Surprised? I was too. Worth checking out as any of these things tops almost all other newspaper campaigns I can think of. The paper and its readers are less predictable than I had presumed before actually reading a few copies at my ma-in-law's.
w.b. kelso [Email]
17.11.2005, 12:55am
Rachel - it was an interesting read. The assumtions made by the government and parts of the media bother me significantly (although I think it's more a case of wanting to make a point and not actually caring about the truth rather than assuming something).

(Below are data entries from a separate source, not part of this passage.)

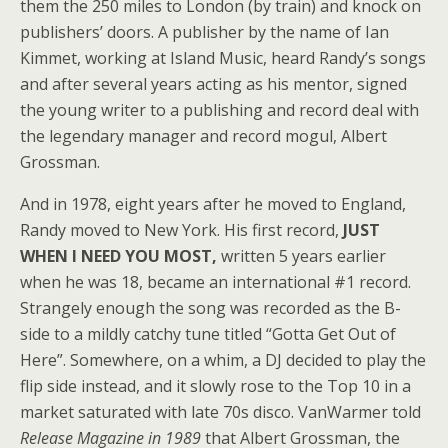
them the 250 miles to London (by train) and knock on
publishers’ doors. A publisher by the name of Ian
Kimmet, working at Island Music, heard Randy’s songs
and after several years acting as his mentor, signed
the young writer to a publishing and record deal with
the legendary manager and record mogul, Albert
Grossman.
And in 1978, eight years after he moved to England,
Randy moved to New York. His first record,
JUST
WHEN I NEED YOU MOST,
written 5 years earlier
when he was 18, became an international #1 record.
Strangely enough the song was recorded as the B-
side to a mildly catchy tune titled “Gotta Get Out of
Here”. Somewhere, on a whim, a DJ decided to play the
flip side instead, and it slowly rose to the Top 10 in a
market saturated with late 70s disco. VanWarmer told
Release Magazine in 1989
that Albert Grossman, the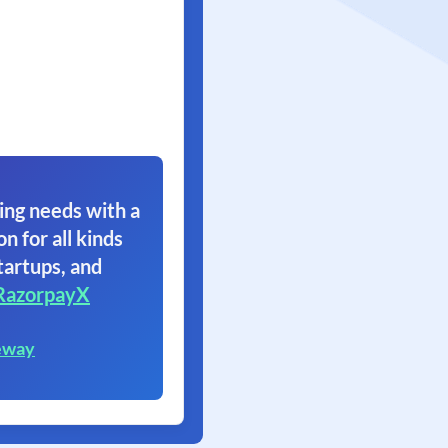
ing needs with a
on for all kinds
tartups, and
RazorpayX
eway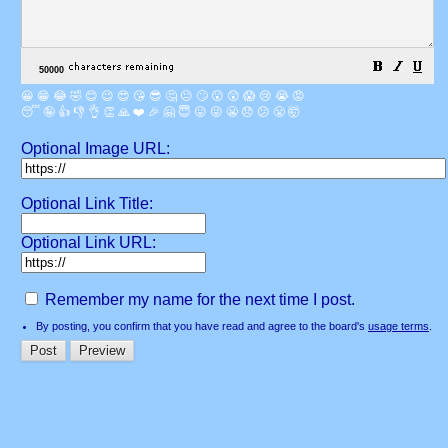
😀
😁
😂
🤣
😊
😉
😍
😘
😎
🤔
😐
🙄
😮
😲
😱
😢
😭
😡
😴
🤪
👍
👎
👌
👏
🙏
❤️
🎉
🤗
😇
😛
😜
😬
😞
😕
😤
🤯
Optional Image URL:
Optional Link Title:
Optional Link URL:
Remember my name for the next time I post.
By posting, you confirm that you have read and agree to the board's
usage terms
.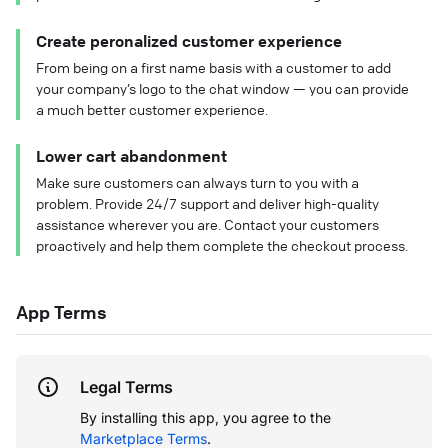
Create peronalized customer experience
From being on a first name basis with a customer to add
your company’s logo to the chat window — you can provide
a much better customer experience.
Lower cart abandonment
Make sure customers can always turn to you with a
problem. Provide 24/7 support and deliver high-quality
assistance wherever you are. Contact your customers
proactively and help them complete the checkout process.
App Terms
Legal Terms
By installing this app, you agree to the
Marketplace Terms
.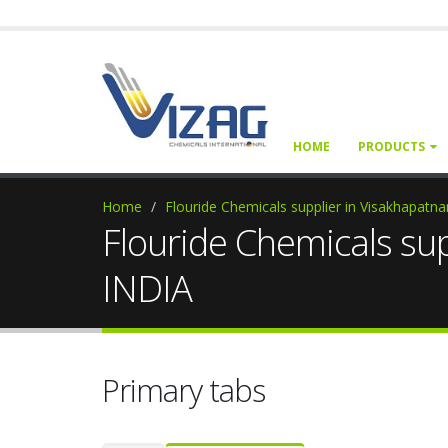
HOME
PRODUCTS
Home
Flouride Chemicals supplier in Visakhapat
Flouride Chemicals su
INDIA
Primary tabs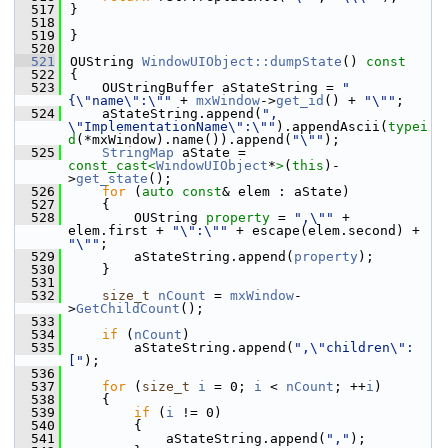
  517
}
  518
  519
}
  520
  521
OUString 
WindowUIObject::dumpState
()
 const
  522
{
  523
    OUStringBuffer aStateString = 
"
{\"name\":\""
 + 
mxWindow
->
get_id
() + 
"\""
;
  524
    aStateString.append(
", 
\"ImplementationName\":\""
).appendAscii(
typei
d
(*mxWindow).name()).append(
"\""
);
  525
StringMap
 aState = 
const_cast<
WindowUIObject
*
>
(
this
)-
>
get_state
();
  526
for
 (
auto
const
& elem : aState)
  527
    {
  528
        OUString 
property
 = 
",\""
 + 
elem.first + 
"\":\""
 + escape(elem.second) + 
"\""
;
  529
        aStateString.append(
property
);
  530
    }
  531
  532
size_t
nCount
 = 
mxWindow
-
>
GetChildCount
();
  533
  534
if
 (
nCount
)
  535
        aStateString.append(
",\"children\":
["
);
  536
  537
for
 (
size_t
i
 = 0; 
i
 < 
nCount
; ++
i
)
  538
    {
  539
if
 (
i
 != 0)
  540
        {
  541
            aStateString.append(
","
);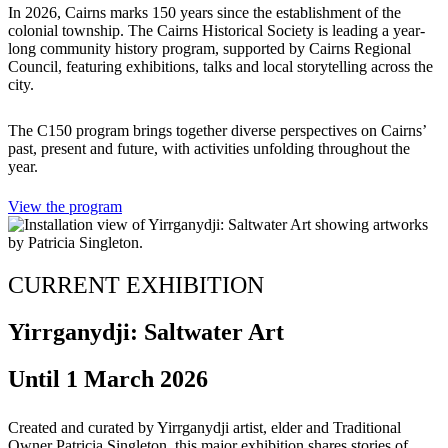
In 2026, Cairns marks 150 years since the establishment of the
colonial township. The Cairns Historical Society is leading a year-
long community history program, supported by Cairns Regional
Council, featuring exhibitions, talks and local storytelling across the
city.
The C150 program brings together diverse perspectives on Cairns’
past, present and future, with activities unfolding throughout the
year.
View the program
CURRENT EXHIBITION
Yirrganydji: Saltwater Art
Until 1 March 2026
Created and curated by Yirrganydji artist, elder and Traditional
Owner Patricia Singleton, this major exhibition shares stories of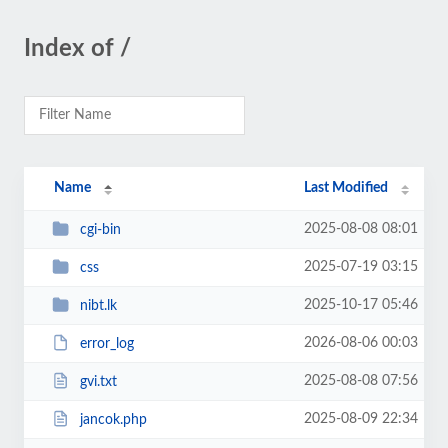
Index of /
Name
Last Modified
2025-08-08 08:01
cgi-bin
2025-07-19 03:15
css
2025-10-17 05:46
nibt.lk
2026-08-06 00:03
error_log
2025-08-08 07:56
gvi.txt
2025-08-09 22:34
jancok.php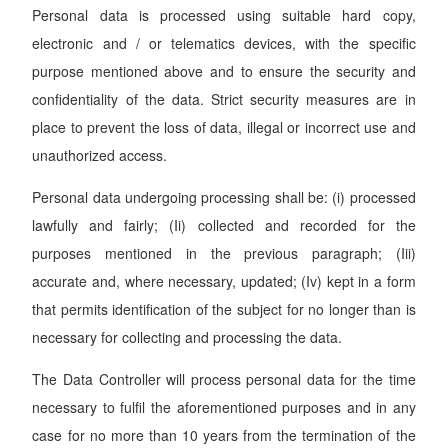
Personal data is processed using suitable hard copy,
electronic and / or telematics devices, with the specific
purpose mentioned above and to ensure the security and
confidentiality of the data. Strict security measures are in
place to prevent the loss of data, illegal or incorrect use and
unauthorized access.
Personal data undergoing processing shall be: (i) processed
lawfully and fairly; (Ii) collected and recorded for the
purposes mentioned in the previous paragraph; (Iii)
accurate and, where necessary, updated; (Iv) kept in a form
that permits identification of the subject for no longer than is
necessary for collecting and processing the data.
The Data Controller will process personal data for the time
necessary to fulfil the aforementioned purposes and in any
case for no more than 10 years from the termination of the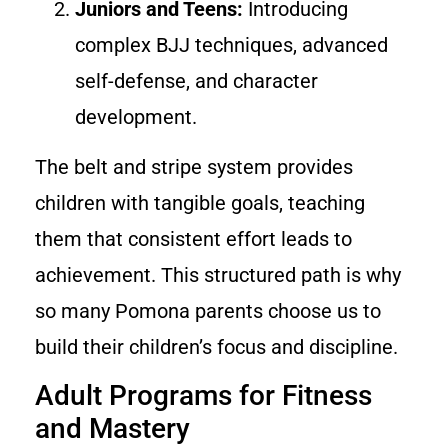
Juniors and Teens:
Introducing
complex BJJ techniques, advanced
self-defense, and character
development.
The belt and stripe system provides
children with tangible goals, teaching
them that consistent effort leads to
achievement. This structured path is why
so many Pomona parents choose us to
build their children’s focus and discipline.
Adult Programs for Fitness
and Mastery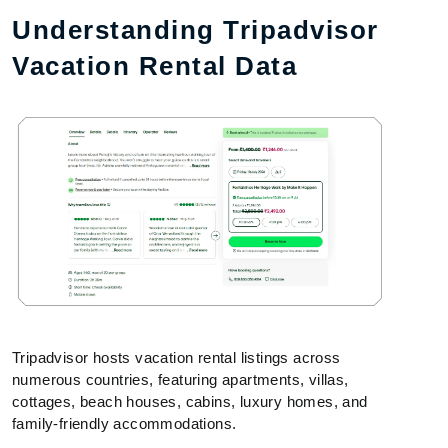
Understanding Tripadvisor
Vacation Rental Data
Tripadvisor hosts vacation rental listings across
numerous countries, featuring apartments, villas,
cottages, beach houses, cabins, luxury homes, and
family-friendly accommodations.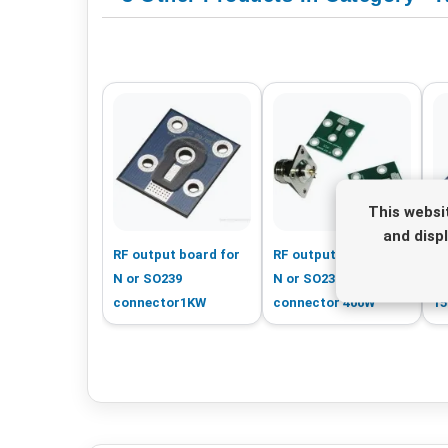
This websi
and disp
RF output board for
RF output board for
RF
N or SO239
N or SO239
S
connector1KW
connector 400W
1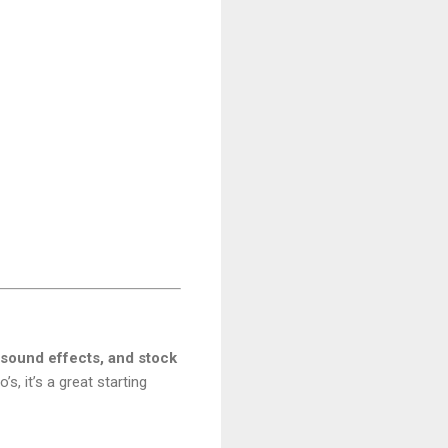
 sound effects, and stock
’s, it’s a great starting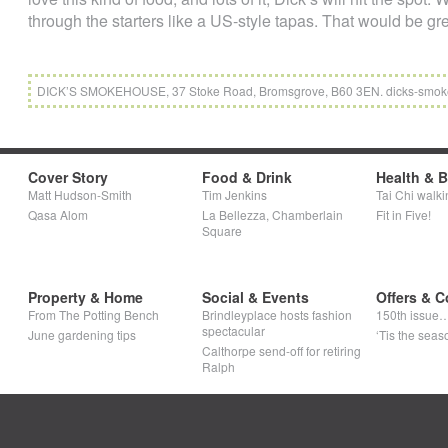
through the starters like a US-style tapas. That would be gre
DICK’S SMOKEHOUSE, 37 Stoke Road, Bromsgrove, B60 3EN. dicks-smo
Cover Story
Food & Drink
Health & 
Matt Hudson-Smith
Tim Jenkins
Tai Chi walki
Qasa Alom
La Bellezza, Chamberlain
Fit in Five!
Square
Property & Home
Social & Events
Offers & C
From The Potting Bench
Brindleyplace hosts fashion
150th issue
spectacular
June gardening tips
‘Tis the seaso
Calthorpe send-off for retiring
Ralph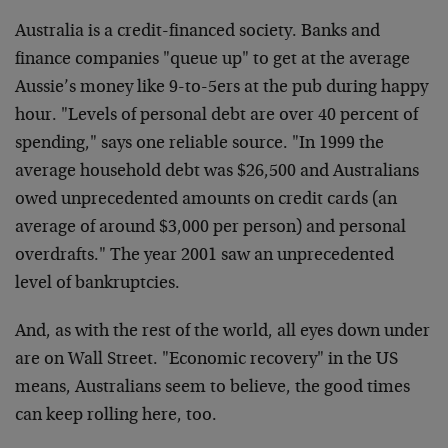
Australia is a credit-financed society. Banks and
finance companies "queue up" to get at the average
Aussie’s money like 9-to-5ers at the pub during happy
hour. "Levels of personal debt are over 40 percent of
spending," says one reliable source. "In 1999 the
average household debt was $26,500 and Australians
owed unprecedented amounts on credit cards (an
average of around $3,000 per person) and personal
overdrafts." The year 2001 saw an unprecedented
level of bankruptcies.
And, as with the rest of the world, all eyes down under
are on Wall Street. "Economic recovery" in the US
means, Australians seem to believe, the good times
can keep rolling here, too.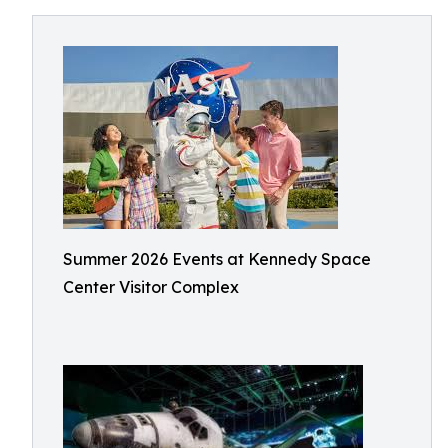
Summer 2026 Events at Kennedy Space
Center Visitor Complex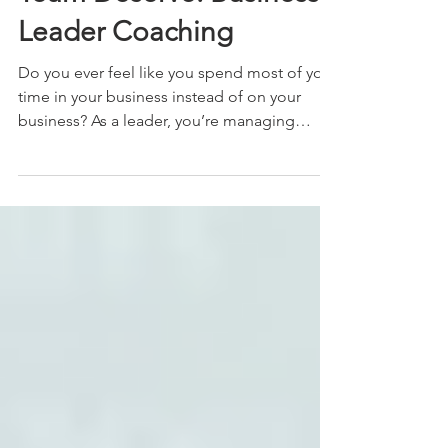
Team Deserve: Business
Leader Coaching
Do you ever feel like you spend most of your
time in your business instead of on your
business? As a leader, you’re managing
fires,...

W.B.Kelso - I take your points (although the critical attitude towards Blair is more childish than anything else). Perhaps the Mail bothers me because the writers (and readers) are older and should know better. The scare tactics and arguments from BEYOND the floodgates are irresponsible. Plus the views from "middle England" are generally contrary to my own opinions.
Tim [home]
17.11.2005, 4:32pm
Yeah, I've always had the impression that the Mail's anti-Blair attitude - and relatedly the anti-war attitude, because so much of Blair's reputation depended on it - was borne entirely out of a hatred of the man that beat the Tories and then kept them sidelined for so long. They're not performing the function of media-as-watchdog, just sticking the boot in as best they can to someone they despise. Peter Hitchens, especially, is an utter numptie on almost any other subject. Fair dos on the Stephen Lawrence case though.